§ Task directions
The expected answer is every line from the material below that has the word "Stuhr".

§ Provided data
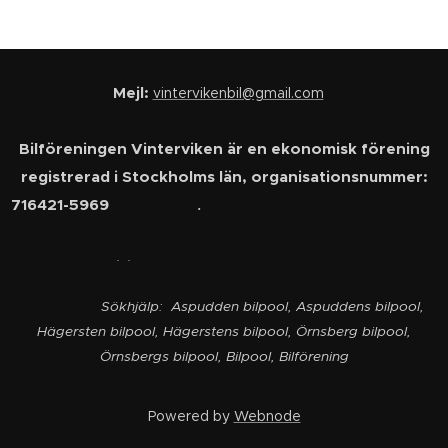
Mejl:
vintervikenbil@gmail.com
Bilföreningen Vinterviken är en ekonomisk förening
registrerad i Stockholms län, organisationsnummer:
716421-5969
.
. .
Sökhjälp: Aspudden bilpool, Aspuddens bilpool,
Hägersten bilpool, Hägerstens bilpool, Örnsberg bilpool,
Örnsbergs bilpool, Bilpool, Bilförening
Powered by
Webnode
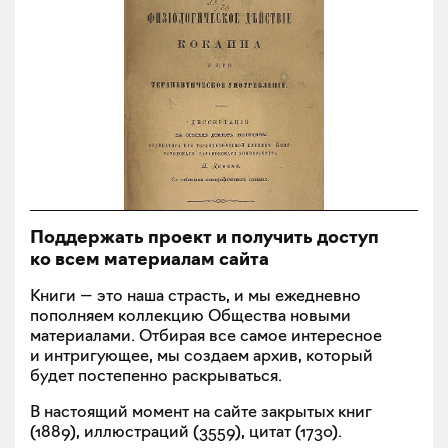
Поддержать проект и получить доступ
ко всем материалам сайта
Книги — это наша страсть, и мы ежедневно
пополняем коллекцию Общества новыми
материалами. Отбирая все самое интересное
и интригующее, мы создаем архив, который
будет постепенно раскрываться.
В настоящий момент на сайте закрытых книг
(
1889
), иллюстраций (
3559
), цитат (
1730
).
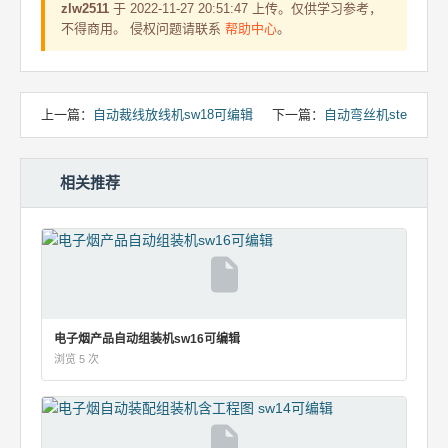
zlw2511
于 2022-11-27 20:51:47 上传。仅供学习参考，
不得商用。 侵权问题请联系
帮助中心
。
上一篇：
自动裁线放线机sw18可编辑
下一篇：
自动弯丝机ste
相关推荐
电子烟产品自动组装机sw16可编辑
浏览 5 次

---

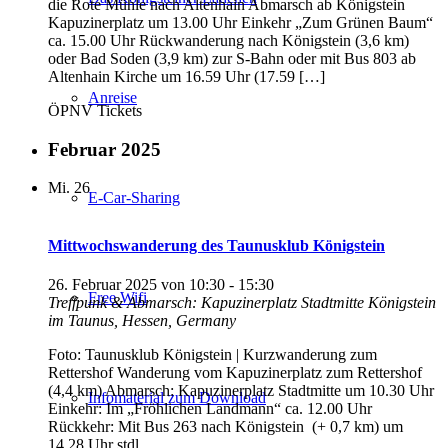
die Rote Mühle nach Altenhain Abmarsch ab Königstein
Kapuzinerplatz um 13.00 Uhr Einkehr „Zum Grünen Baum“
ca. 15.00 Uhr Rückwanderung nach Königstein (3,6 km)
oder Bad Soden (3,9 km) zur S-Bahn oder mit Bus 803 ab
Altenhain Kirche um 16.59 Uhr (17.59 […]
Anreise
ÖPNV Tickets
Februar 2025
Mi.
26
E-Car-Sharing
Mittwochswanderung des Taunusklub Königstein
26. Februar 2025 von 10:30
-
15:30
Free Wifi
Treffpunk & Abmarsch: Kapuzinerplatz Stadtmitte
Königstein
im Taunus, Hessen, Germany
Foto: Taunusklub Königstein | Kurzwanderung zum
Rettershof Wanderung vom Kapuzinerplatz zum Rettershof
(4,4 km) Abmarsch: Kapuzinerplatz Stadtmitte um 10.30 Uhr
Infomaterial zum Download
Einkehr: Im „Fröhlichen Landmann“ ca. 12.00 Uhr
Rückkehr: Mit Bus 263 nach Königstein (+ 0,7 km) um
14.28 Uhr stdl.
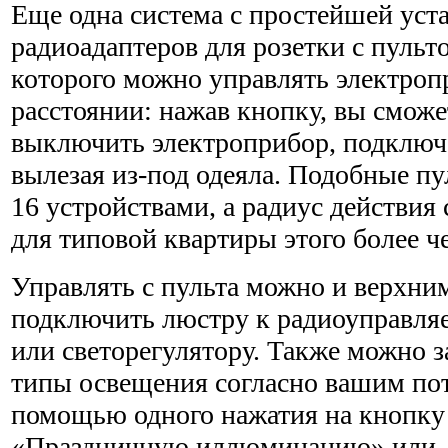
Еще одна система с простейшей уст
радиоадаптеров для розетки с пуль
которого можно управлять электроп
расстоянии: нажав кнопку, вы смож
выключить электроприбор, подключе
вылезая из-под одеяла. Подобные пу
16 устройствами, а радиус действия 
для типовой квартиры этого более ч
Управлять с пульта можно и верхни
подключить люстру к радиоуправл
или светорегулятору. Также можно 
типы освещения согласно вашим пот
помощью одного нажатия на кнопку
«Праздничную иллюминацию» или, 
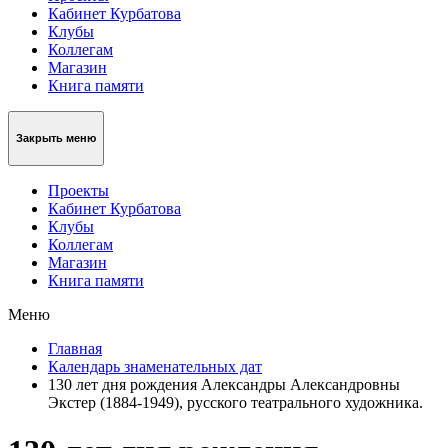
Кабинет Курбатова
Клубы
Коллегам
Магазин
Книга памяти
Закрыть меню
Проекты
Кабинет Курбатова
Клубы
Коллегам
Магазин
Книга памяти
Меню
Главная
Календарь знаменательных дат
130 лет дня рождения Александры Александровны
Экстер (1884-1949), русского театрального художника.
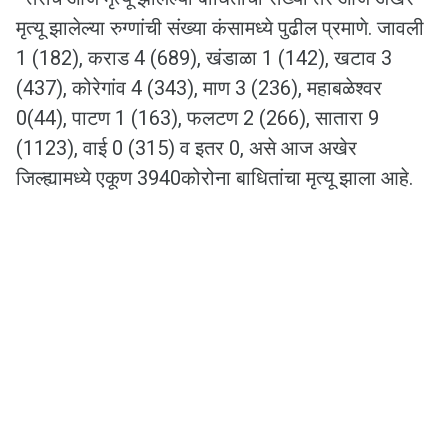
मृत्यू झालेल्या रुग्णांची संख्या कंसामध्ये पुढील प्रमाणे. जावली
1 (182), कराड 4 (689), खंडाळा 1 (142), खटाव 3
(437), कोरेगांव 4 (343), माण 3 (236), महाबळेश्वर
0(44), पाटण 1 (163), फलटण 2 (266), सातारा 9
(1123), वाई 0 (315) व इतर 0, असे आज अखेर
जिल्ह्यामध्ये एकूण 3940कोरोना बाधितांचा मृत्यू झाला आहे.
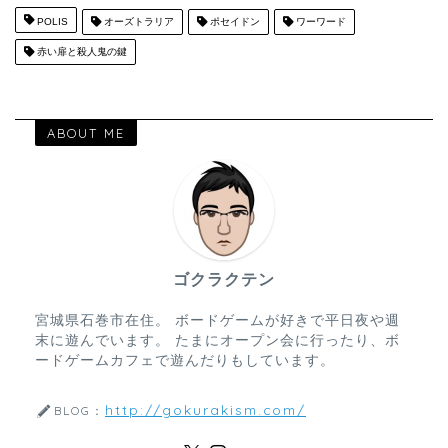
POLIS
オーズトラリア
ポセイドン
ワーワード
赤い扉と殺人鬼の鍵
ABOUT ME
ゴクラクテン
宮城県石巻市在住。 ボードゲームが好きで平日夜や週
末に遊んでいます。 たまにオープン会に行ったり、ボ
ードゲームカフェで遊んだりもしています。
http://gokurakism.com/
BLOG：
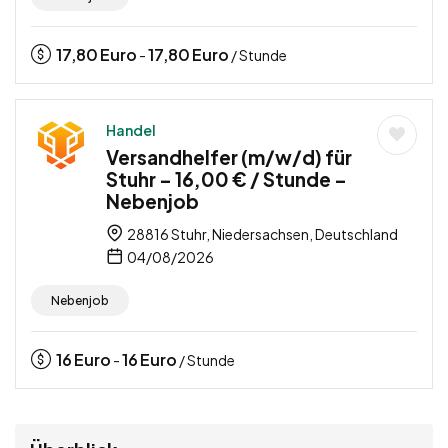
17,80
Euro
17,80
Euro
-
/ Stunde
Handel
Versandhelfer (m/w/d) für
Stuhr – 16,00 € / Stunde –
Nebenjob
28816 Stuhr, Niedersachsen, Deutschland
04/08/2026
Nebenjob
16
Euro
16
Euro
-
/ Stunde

...

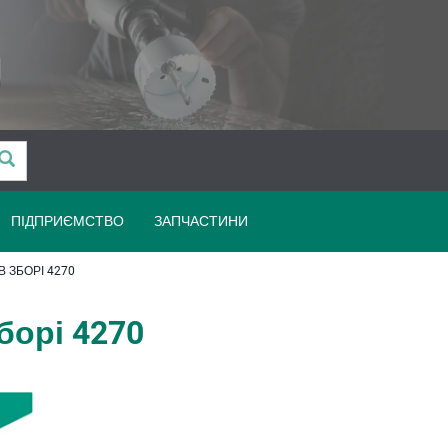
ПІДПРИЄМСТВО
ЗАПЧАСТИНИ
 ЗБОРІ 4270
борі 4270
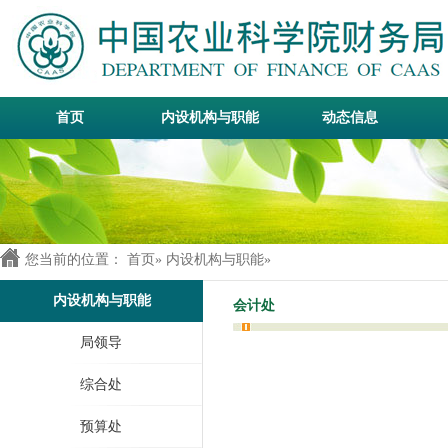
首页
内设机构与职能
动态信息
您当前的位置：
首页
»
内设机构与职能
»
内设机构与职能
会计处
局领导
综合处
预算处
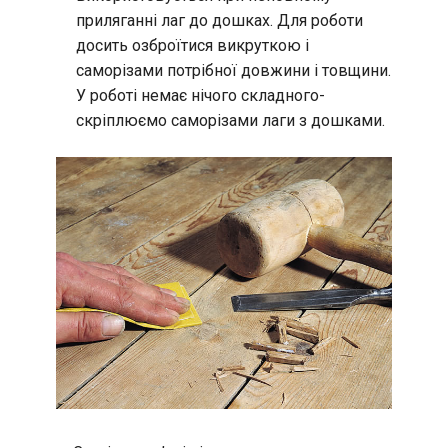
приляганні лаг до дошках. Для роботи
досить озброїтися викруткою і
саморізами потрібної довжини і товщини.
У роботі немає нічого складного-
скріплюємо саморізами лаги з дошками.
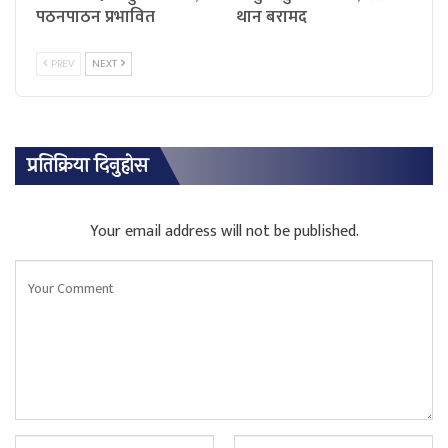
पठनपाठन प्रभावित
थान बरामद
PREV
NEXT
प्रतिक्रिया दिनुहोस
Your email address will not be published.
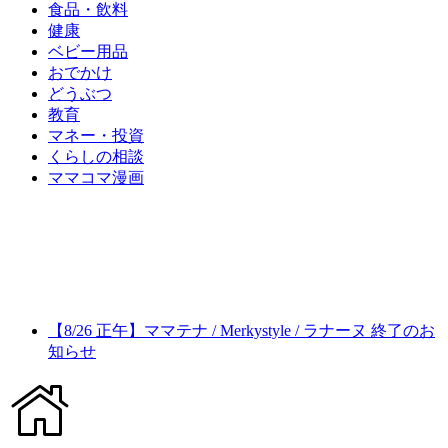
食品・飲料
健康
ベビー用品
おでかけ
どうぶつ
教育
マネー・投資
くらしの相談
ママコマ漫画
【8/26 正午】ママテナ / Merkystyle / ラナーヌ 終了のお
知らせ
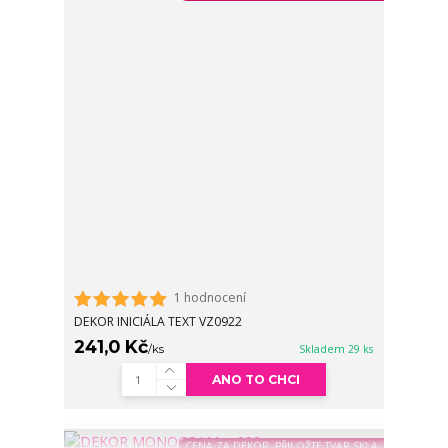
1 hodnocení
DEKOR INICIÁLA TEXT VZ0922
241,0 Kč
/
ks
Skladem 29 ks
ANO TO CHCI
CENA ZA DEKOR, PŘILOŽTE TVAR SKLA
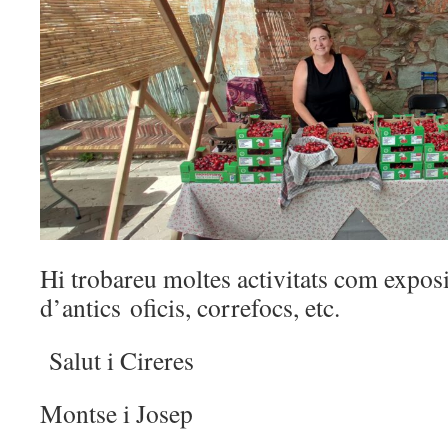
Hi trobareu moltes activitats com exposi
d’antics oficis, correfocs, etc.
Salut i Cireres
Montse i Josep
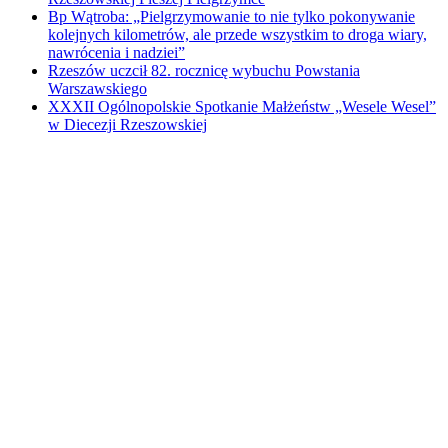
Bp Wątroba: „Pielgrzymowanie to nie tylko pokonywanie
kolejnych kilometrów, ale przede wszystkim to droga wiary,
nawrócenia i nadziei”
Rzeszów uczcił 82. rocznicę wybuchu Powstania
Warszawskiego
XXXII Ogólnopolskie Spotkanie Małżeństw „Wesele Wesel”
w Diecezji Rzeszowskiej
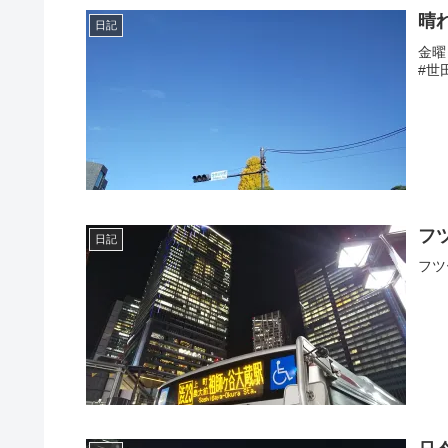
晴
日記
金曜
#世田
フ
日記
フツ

§ Written response
Stuhr – 16,00 € / Stunde –
28816 Stuhr, Niedersachsen, Deutschland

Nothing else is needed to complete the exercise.